OdeToCode IC Logo

GROUP BY and Column Aliases

Monday, April 18, 2005

Here is a subtle bug you can introduce into a query. Let’s pretend we are tracking coffee sales.

CREATE TABLE CoffeeSales

(

    TransactionID int IDENTITY PRIMARY KEY,

    Customer varchar(10) NOT NULL,

    CoffeeType varchar(10) NOT NULL,

    TransactionDate datetime NOT NULL,

    Cost money NOT NULL

)

 

INSERT INTO CoffeeSales

   VALUES('Joe', 'Decaf', '2004-04-17 07:30:00', 2.25)

INSERT INTO CoffeeSales

   VALUES('Joe', 'Decaf', '2004-04-17 09:00:00', 3.25)

INSERT INTO CoffeeSales

   VALUES('Joe', 'Mocha', '2004-04-17 17:00:00', 5.00)

 

INSERT INTO CoffeeSales

   VALUES('Amy', 'Maple', '2004-04-17 15:00:00', 1.25)

INSERT INTO CoffeeSales

   VALUES('Amy', 'Mocha', '2004-04-17 16:00:00', 4.75)

INSERT INTO CoffeeSales

   VALUES('Amy', 'Mocha', '2004-04-17 17:00:00', 3.50)

Here is a query attempting to total up the sales for each customer by coffee type and date.

SELECT

    Customer,

    CoffeeType,

    CONVERT(varchar(10), TransactionDate, 101) AS TransactionDate,

    SUM(Cost) AS TotalCost,

    COUNT(*) AS TotalTransactions

 

FROM

    CoffeeSales

 

GROUP BY

    Customer, CoffeeType, TransactionDate

 

ORDER BY Customer

 

Customer   CoffeeType TransactionDate TotalCost            TotalTransactions

---------- ---------- --------------- --------------------- -----------------

Amy        Maple      04/17/2004      1.2500                1

Amy        Mocha      04/17/2004      4.7500                1

Amy        Mocha      04/17/2004      3.5000                1

Joe        Decaf      04/17/2004      2.2500                1

Joe        Decaf      04/17/2004      3.2500                1

Joe        Mocha      04/17/2004      5.0000                1

We have 6 records, and when eyeballing the resultset we don’t see why Amy’s mocha purchases and Joe’s decaf purchases are not grouping up, after all, the name, coffee type, and transaction date are identical.

To realize what went wrong we have to think about how the database engine executes the query.
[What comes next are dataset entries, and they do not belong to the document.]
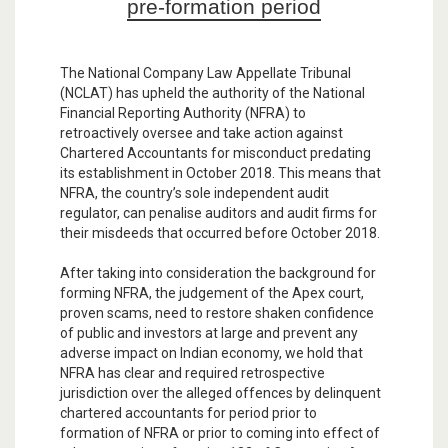
pre-formation period
The National Company Law Appellate Tribunal
(NCLAT) has upheld the authority of the National
Financial Reporting Authority (NFRA) to
retroactively oversee and take action against
Chartered Accountants for misconduct predating
its establishment in October 2018. This means that
NFRA, the country’s sole independent audit
regulator, can penalise auditors and audit firms for
their misdeeds that occurred before October 2018.
After taking into consideration the background for
forming NFRA, the judgement of the Apex court,
proven scams, need to restore shaken confidence
of public and investors at large and prevent any
adverse impact on Indian economy, we hold that
NFRA has clear and required retrospective
jurisdiction over the alleged offences by delinquent
chartered accountants for period prior to
formation of NFRA or prior to coming into effect of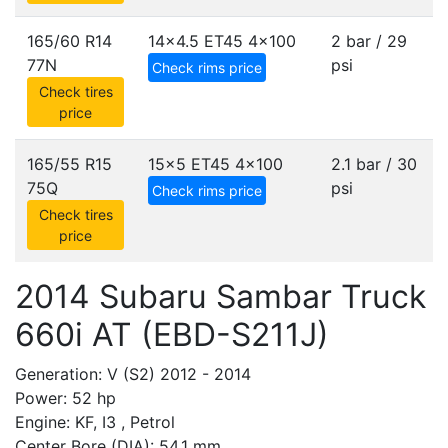
165/60 R14
14x4.5 ET45
4x100
2 bar / 29
77N
psi
Check rims price
Check tires
price
165/55 R15
15x5 ET45
4x100
2.1 bar / 30
75Q
psi
Check rims price
Check tires
price
2014 Subaru Sambar Truck
660i AT (EBD-S211J)
Generation: V (S2) 2012 - 2014
Power: 52 hp
Engine: KF, I3 , Petrol
Center Bore (DIA): 54.1 mm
Records are grouped before the CONVERT expression in the SELECT list executes. We think we are grouping by the converted TransactionDate field used as a column alias, but what SQL is doing is grouping on the raw TransactionDate field from the table, then executing the CONVERT and showing the field as just a date.

A working version follows.

SELECT

    Customer,

    CoffeeType,

    CONVERT(varchar(10), TransactionDate, 101) AS TransactionDate,

    SUM(Cost) AS TotalCost,

    COUNT(*) AS TotalTransactions

 

FROM

    CoffeeSales

 

GROUP BY

    Customer, CoffeeType, CONVERT(varchar(10), TransactionDate, 101)

 

ORDER BY Customer